Give back, word for word, every line from the one containing "progettazione di un sito o servizio digitale" to the end of the listing, and nothing more.

(DATA IN THIS EXERCISE Opens)

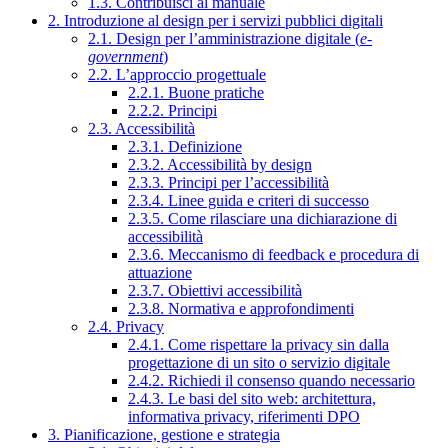
1.3. Contribuisci al manuale
2. Introduzione al design per i servizi pubblici digitali
2.1. Design per l’amministrazione digitale (
e-
government
)
2.2. L’approccio progettuale
2.2.1. Buone pratiche
2.2.2. Principi
2.3. Accessibilità
2.3.1. Definizione
2.3.2. Accessibilità by design
2.3.3. Principi per l’accessibilità
2.3.4. Linee guida e criteri di successo
2.3.5. Come rilasciare una dichiarazione di
accessibilità
2.3.6. Meccanismo di feedback e procedura di
attuazione
2.3.7. Obiettivi accessibilità
2.3.8. Normativa e approfondimenti
2.4. Privacy
2.4.1. Come rispettare la privacy sin dalla
progettazione di un sito o servizio digitale
2.4.2. Richiedi il consenso quando necessario
2.4.3. Le basi del sito web: architettura,
informativa privacy, riferimenti DPO
3. Pianificazione, gestione e strategia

(DATA IN THIS EXERCISE Closes)

#### TASK SOLUTION:
progettazione di un sito o servizio digitale
2.4.2. Richiedi il consenso quando necessario
2.4.3. Le basi del sito web: architettura,
informativa privacy, riferimenti DPO
3. Pianificazione, gestione e strategia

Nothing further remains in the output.